PROBLEM DETAILS => Below is a listing; restate from it, character for character, the lines beginning at the line holding "10. Zijn positie" and ending at the line holding "dankzij beursnotering, uniek", both included.

MATERIAL TO PROCESS =>
·····
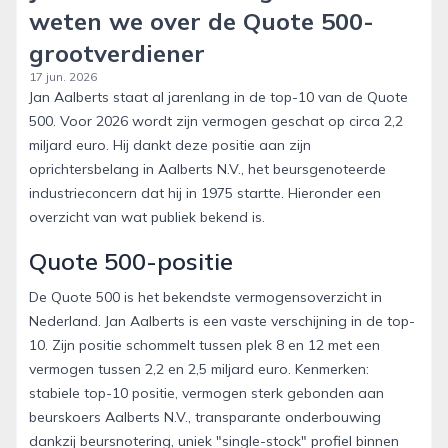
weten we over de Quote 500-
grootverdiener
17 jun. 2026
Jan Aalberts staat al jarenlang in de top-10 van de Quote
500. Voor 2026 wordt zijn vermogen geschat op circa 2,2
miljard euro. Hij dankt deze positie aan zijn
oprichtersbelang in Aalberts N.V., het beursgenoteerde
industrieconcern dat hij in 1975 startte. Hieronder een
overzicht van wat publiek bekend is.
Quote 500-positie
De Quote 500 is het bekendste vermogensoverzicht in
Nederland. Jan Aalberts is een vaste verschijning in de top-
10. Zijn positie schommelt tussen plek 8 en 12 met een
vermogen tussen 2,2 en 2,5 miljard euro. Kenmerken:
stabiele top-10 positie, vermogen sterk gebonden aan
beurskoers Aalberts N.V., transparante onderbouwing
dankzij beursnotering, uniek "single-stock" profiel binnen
·····
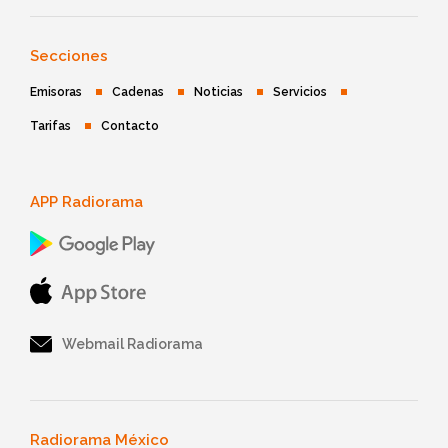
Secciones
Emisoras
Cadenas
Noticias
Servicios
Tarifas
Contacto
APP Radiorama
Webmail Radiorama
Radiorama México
·····
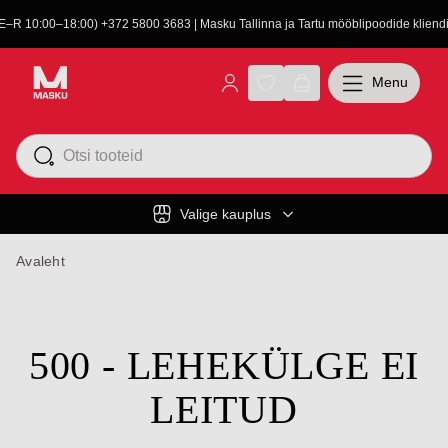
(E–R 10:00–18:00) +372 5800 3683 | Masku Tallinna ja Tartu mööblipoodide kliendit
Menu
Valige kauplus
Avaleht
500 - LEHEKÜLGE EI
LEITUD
·····
RESPONSE AREA =>
10. Zijn positie schommelt tussen plek 8 en 12 met een
vermogen tussen 2,2 en 2,5 miljard euro. Kenmerken:
stabiele top-10 positie, vermogen sterk gebonden aan
beurskoers Aalberts N.V., transparante onderbouwing
dankzij beursnotering, uniek "single-stock" profiel binnen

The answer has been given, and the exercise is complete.